The settlement between the families, Cessna Aircraft Co. of Wichita, Kan., and its parent company, Textron Inc., was approved by Jackson County Circuit Court Judge Charles E. Atwell.

The claim against Cessna asserted that the aircraft maker knew of problems with the vacuum system and failed to issue timely service bulletins about the equipment. The Carnahan family believes "that the separate settlement with Cessna is reasonable for what Cessna did," said attorney Gary Robb, who represents the Carnahan family.

The settlement calls for $800,000 to be awarded to the survivors of Mel Carnahan, and for $400,000 apiece be awarded to the families of Roger Carnahan and Sifford, said C.H. Parsons Jr., the Dexter attorney for Sifford's father, Dale.

Cessna spokeswoman Jessica Myers said Monday that the findings of a National Transportation Safety Board investigation were considered "favorable to Cessna." The NTSB concluded that Roger Carnahan suffered disorientation and lost control of his Cessna 335, causing the plane to crash Oct. 16, 2000.

NTSB investigators concluded that the primary attitude indicator, a crucial instrument that reports a plane's position in the air, was not displaying properly at the time of impact.

Further, the lawsuits claim that three of the defendants knew the part had a history of failure but did not issue proper warnings.
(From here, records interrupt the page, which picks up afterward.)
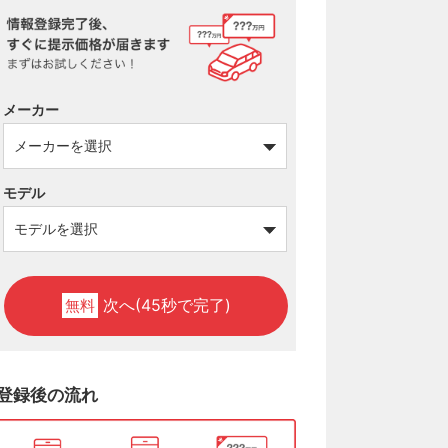
メーカー
モデル
次へ(45秒で完了)
無料
登録後の流れ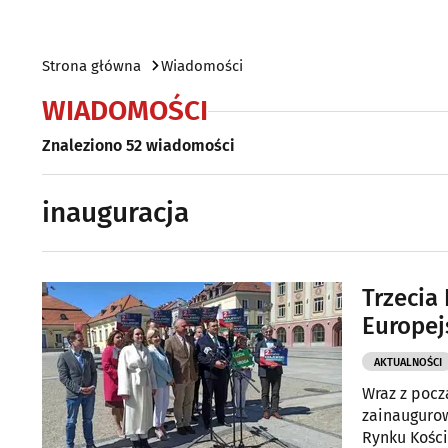
Strona główna
Wiadomości
WIADOMOŚCI
Znaleziono 52 wiadomości
inauguracja
Trzecia
Europej
AKTUALNOŚCI
Wraz z pocz
zainaugurow
Rynku Kości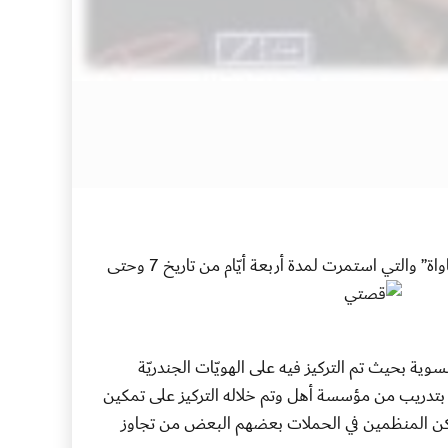
بالشراكة مع مقهى جدل للمعرفة والثقافة ومجلّة حبر الالكترونية شاركت مؤسسة “أهل” في ورشة” قصتي، مجتمع+فعل+مساواة” والتي استمرت لمدة أربعة أيّام من تاريخ 7 وحتى
سوية بحيث تم التركيز فيه على الهويّات الجندريّة
 كان بتدريب من مؤسسة أهل وتم خلاله التركيز على تمكين
ّكن المنظمين في الحملات بعضهم البعض من تجاوز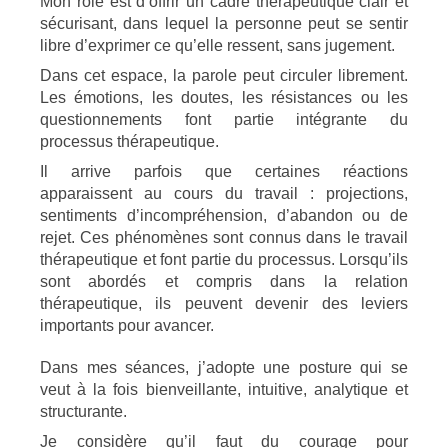
Mon rôle est d’offrir un cadre thérapeutique clair et
sécurisant, dans lequel la personne peut se sentir
libre d’exprimer ce qu’elle ressent, sans jugement.
Dans cet espace, la parole peut circuler librement.
Les émotions, les doutes, les résistances ou les
questionnements font partie intégrante du
processus thérapeutique.
Il arrive parfois que certaines réactions
apparaissent au cours du travail : projections,
sentiments d’incompréhension, d’abandon ou de
rejet. Ces phénomènes sont connus dans le travail
thérapeutique et font partie du processus. Lorsqu’ils
sont abordés et compris dans la relation
thérapeutique, ils peuvent devenir des leviers
importants pour avancer.
Dans mes séances, j’adopte une posture qui se
veut à la fois bienveillante, intuitive, analytique et
structurante.
Je considère qu’il faut du courage pour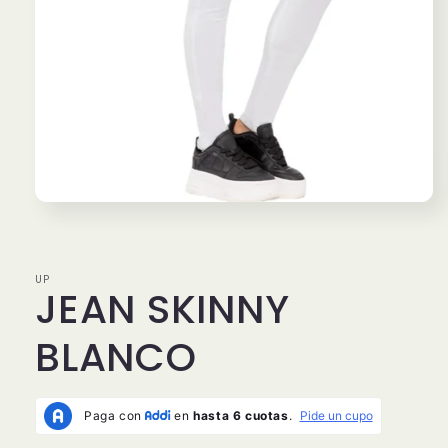
Abrir
elemento
multimedia
1
UP
en
JEAN SKINNY
una
ventana
BLANCO
modal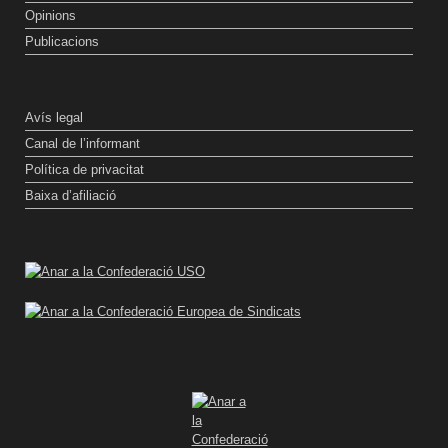
Opinions
Publicacions
Avís legal
Canal de l’informant
Política de privacitat
Baixa d’afiliació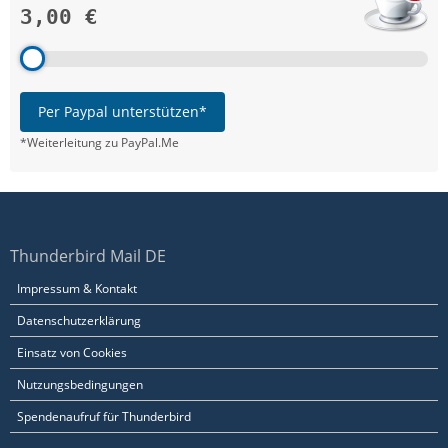
3,00 €
Per Paypal unterstützen*
*Weiterleitung zu PayPal.Me
Thunderbird Mail DE
Impressum & Kontakt
Datenschutzerklärung
Einsatz von Cookies
Nutzungsbedingungen
Spendenaufruf für Thunderbird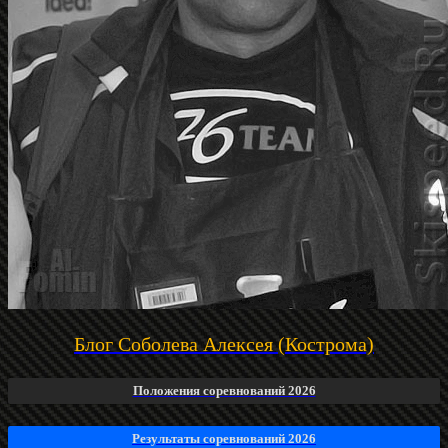
Блог Соболева Алексея (Кострома)
Положения соревнований 2026
Результаты соревнований 2026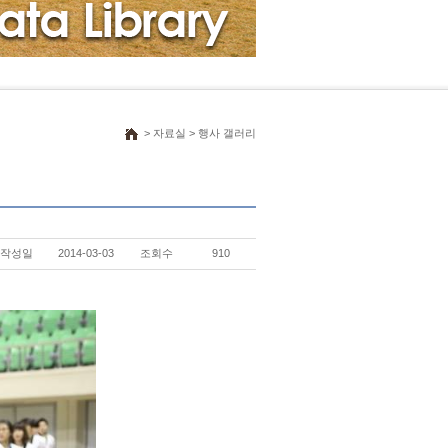
> 자료실 > 행사 갤러리
작성일
2014-03-03
조회수
910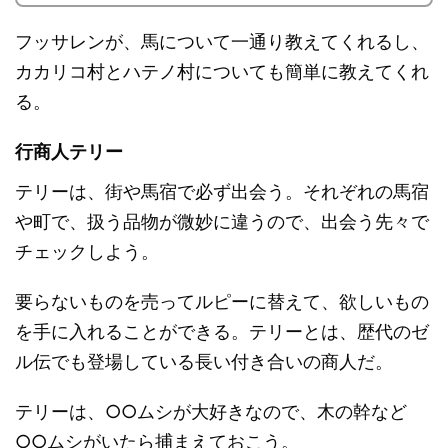
フッサレンが、馬について一通り教えてくれるし、
カカリコ村とハテノ村についても簡単に教えてくれ
る。
行商人テリー
テリーは、街や馬宿で必ず出会う。それぞれの馬宿
や町で、扱う品物が微妙に違うので、出会う先々で
チェックしよう。
要らないものを売ってルピーに替えて、欲しいもの
を手に入れることができる。テリーとは、歴代のゼ
ル伝でも登場している長い付き合いの商人だ。
テリーは、○○ムシが大好きなので、木の幹など
○○ムシがいたら捕まえておこう。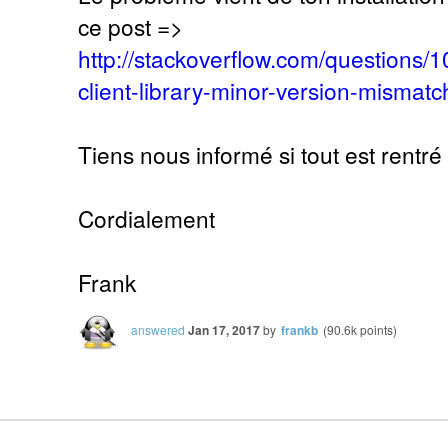
ce post =>
http://stackoverflow.com/questions
client-library-minor-version-mismatc
Tiens nous informé si tout est rentré 
Cordialement
Frank
answered
Jan 17, 2017
by
frankb
(
90.6k
points)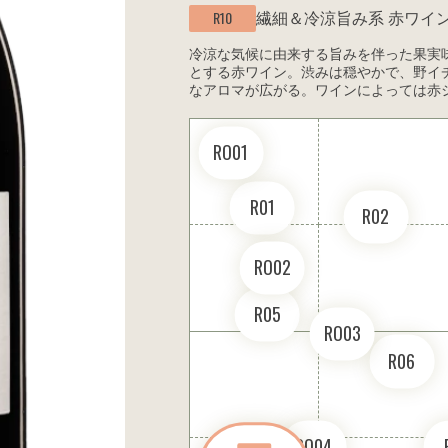
繊細＆冷涼旨み系
赤ワイ
R10
冷涼な気候に由来する旨みを伴った果実
とする赤ワイン。渋みは穏やかで、野イ
なアロマが広がる。ワインによっては赤
RO01
R01
R02
RO02
R05
RO03
R06
RO04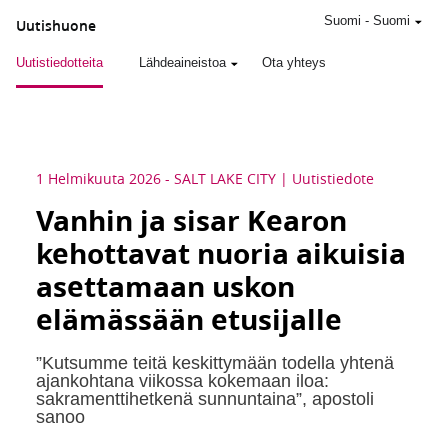
Suomi
-
Suomi
Uutishuone
Uutistiedotteita
Lähdeaineistoa
Ota yhteys
1 Helmikuuta 2026
-
SALT LAKE CITY
Uutistiedote
Vanhin ja sisar Kearon
kehottavat nuoria aikuisia
asettamaan uskon
elämässään etusijalle
”Kutsumme teitä keskittymään todella yhtenä
ajankohtana viikossa kokemaan iloa:
sakramenttihetkenä sunnuntaina”, apostoli
sanoo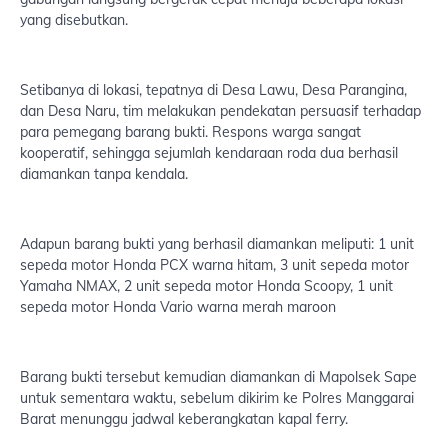
yang disebutkan.
Setibanya di lokasi, tepatnya di Desa Lawu, Desa Parangina,
dan Desa Naru, tim melakukan pendekatan persuasif terhadap
para pemegang barang bukti. Respons warga sangat
kooperatif, sehingga sejumlah kendaraan roda dua berhasil
diamankan tanpa kendala.
Adapun barang bukti yang berhasil diamankan meliputi: 1 unit
sepeda motor Honda PCX warna hitam, 3 unit sepeda motor
Yamaha NMAX, 2 unit sepeda motor Honda Scoopy, 1 unit
sepeda motor Honda Vario warna merah maroon
Barang bukti tersebut kemudian diamankan di Mapolsek Sape
untuk sementara waktu, sebelum dikirim ke Polres Manggarai
Barat menunggu jadwal keberangkatan kapal ferry.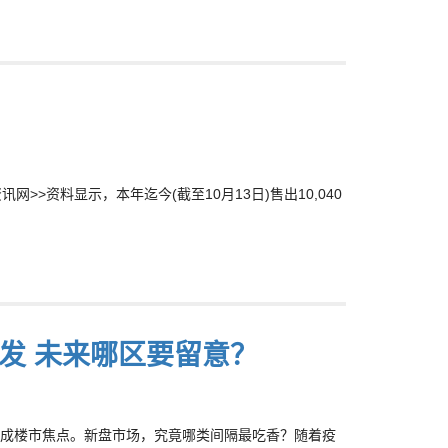
>资料显示，本年迄今(截至10月13日)售出10,040
发 未来哪区要留意？
成楼市焦点。新盘市场，究竟哪类间隔最吃香？随着疫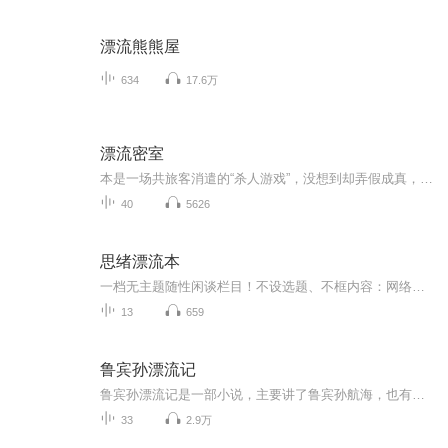
漂流熊熊屋
634
17.6万
漂流密室
本是一场共旅客消遣的“杀人游戏”，没想到却弄假成真，将自己带入了一个诡异的杀人事件，他能否活下来？丧心病狂的凶手这样做的目的是什么？又是什么原因谁让他开始的这这场真正的“杀人游戏”。
40
5626
思绪漂流本
一档无主题随性闲谈栏目！不设选题、不框内容：网络热点、日常心绪、突发感悟、零碎思考，脑子里冒出来什么就聊什么。不用刻意深刻，不必完美措辞，用最松弛的声音，分享每一刻最真实的想法。
13
659
鲁宾孙漂流记
鲁宾孙漂流记是一部小说，主要讲了鲁宾孙航海，也有许多奇遇冒险，喜欢的观众快来收听吧。
33
2.9万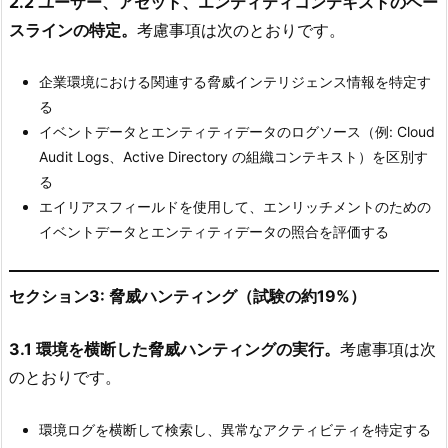
2.2 ユーザー、アセット、エンティティコンテキストのベー
スラインの特定。
考慮事項は次のとおりです。
企業環境における関連する脅威インテリジェンス情報を特定す
る
イベントデータとエンティティデータのログソース（例: Cloud
Audit Logs、Active Directory の組織コンテキスト）を区別す
る
エイリアスフィールドを使用して、エンリッチメントのための
イベントデータとエンティティデータの照合を評価する
セクション3: 脅威ハンティング（試験の約19%）
3.1 環境を横断した脅威ハンティングの実行。
考慮事項は次
のとおりです。
環境ログを横断して検索し、異常なアクティビティを特定する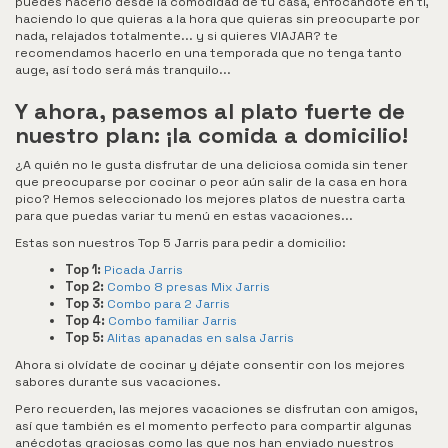
puedes hacerlo desde la comodidad de tu casa, enfocándote en ti,
haciendo lo que quieras a la hora que quieras sin preocuparte por
nada, relajados totalmente... y si quieres VIAJAR? te
recomendamos hacerlo en una temporada que no tenga tanto
auge, así todo será más tranquilo...
Y ahora, pasemos al plato fuerte de
nuestro plan: ¡la comida a domicilio!
¿A quién no le gusta disfrutar de una deliciosa comida sin tener
que preocuparse por cocinar o peor aún salir de la casa en hora
pico? Hemos seleccionado los mejores platos de nuestra carta
para que puedas variar tu menú en estas vacaciones...
Estas son nuestros Top 5 Jarris para pedir a domicilio:
Top 1:
Picada Jarris
Top 2:
Combo 8 presas Mix Jarris
Top 3:
Combo para 2 Jarris
Top 4:
Combo familiar Jarris
Top 5:
Alitas apanadas en salsa Jarris
Ahora si olvídate de cocinar y déjate consentir con los mejores
sabores durante sus vacaciones.
Pero recuerden, las mejores vacaciones se disfrutan con amigos,
así que también es el momento perfecto para compartir algunas
anécdotas graciosas como las que nos han enviado nuestros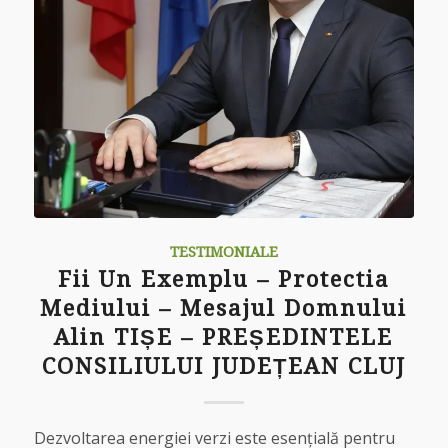
TESTIMONIALE
Fii Un Exemplu – Protectia
Mediului – Mesajul Domnului
Alin TIȘE – PREȘEDINTELE
CONSILIULUI JUDEȚEAN CLUJ
Dezvoltarea energiei verzi este esențială pentru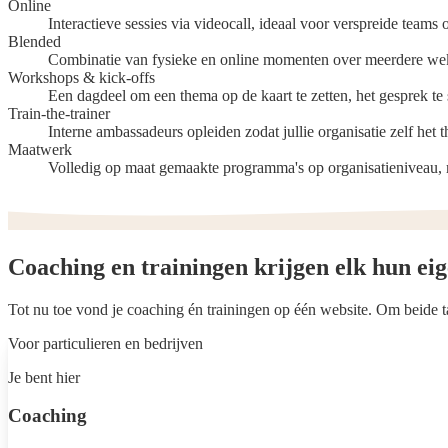
Online
Interactieve sessies via videocall, ideaal voor verspreide teams
Blended
Combinatie van fysieke en online momenten over meerdere weke
Workshops & kick-offs
Een dagdeel om een thema op de kaart te zetten, het gesprek te st
Train-the-trainer
Interne ambassadeurs opleiden zodat jullie organisatie zelf het 
Maatwerk
Volledig op maat gemaakte programma's op organisatieniveau, m
Coaching en trainingen krijgen elk
hun eig
Tot nu toe vond je coaching én trainingen op één website. Om beide ta
Voor particulieren en bedrijven
Je bent hier
Coaching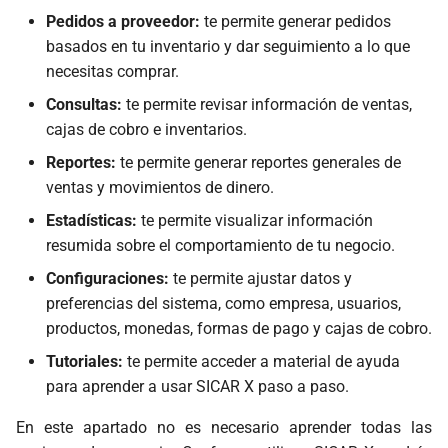
Pedidos a proveedor:
te permite generar pedidos
basados en tu inventario y dar seguimiento a lo que
necesitas comprar.
Consultas:
te permite revisar información de ventas,
cajas de cobro e inventarios.
Reportes:
te permite generar reportes generales de
ventas y movimientos de dinero.
Estadísticas:
te permite visualizar información
resumida sobre el comportamiento de tu negocio.
Configuraciones:
te permite ajustar datos y
preferencias del sistema, como empresa, usuarios,
productos, monedas, formas de pago y cajas de cobro.
Tutoriales:
te permite acceder a material de ayuda
para aprender a usar SICAR X paso a paso.
En este apartado no es necesario aprender todas las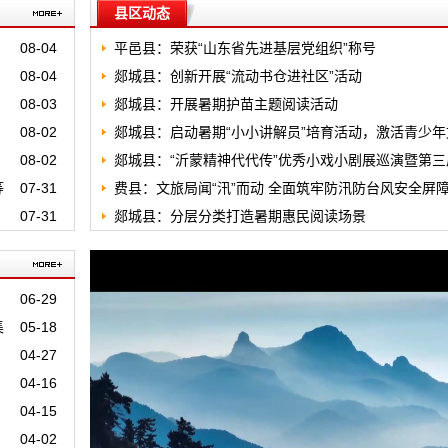
县区动态
08-04
平邑县：荣获“山东省先进基层党组织”称号
08-04
郯城县：创新开展“流动书仓进社区”活动
08-03
郯城县：开展暑期护苗主题阅读活动
08-02
郯城县：启动暑期“小小讲解员”培育活动，激活青少年
08-02
化传播新力量
郯城县：“沂蒙精神代代传”优秀小戏小剧展巡演暨第三
等
07-31
县乡村三级小戏小剧联演联赛颁奖仪式
费县：文旅局闻“汛”而动 全面筑牢防汛防台风安全屏
07-31
郯城县：分层分类打造暑期惠民阅读场景
06-29
集
05-18
04-27
04-16
04-15
04-02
The vacuum pump powers both the gyroscope, which shows the plane's direction, and the artificial horizon, which helps the pilot maintain level flight.

Monday's settlement does not affect the case against other defendants named in the families' lawsuits: Aeroflite Inc. of Poplar Bluff, which serviced the plane less than a month before the crash; Parker-Hannifin Corp. of Ohio, maker of the vacuum pump system; and Sigma Tek Inc. of Wichita, maker of the gyroscopic equipment. Mid-Continent Instrument Company Inc. and Autopilots Central Inc. were added later to the lawsuit.

"The NTSB report clarified that while Cessna merely placed the failed part in the plane, the failed part had been designed and known to be defective by Hannifin," Robb said.

Parker Hannifin officials have said that the NTSB had found "none of Parker's components" on the plane caused the accident.

The Democratic governor was running against GOP Sen. John Ashcroft in the U.S. Senate race, and his plane took off from St. Louis in darkness, rain and fog that night. Carnahan, 66, Randy Carnahan and Sifford, 37, were traveling to a campaign stop in New Madrid in southeast Missouri.

Mel Carnahan was elected posthumously by Missouri voters and his wife, Jean Carnahan, was appointed to serve a two-year term. She's seeking election to serve the remaining four years of the term. Republican Jim Talent, a former congressman, will likely be her opponent in the November election.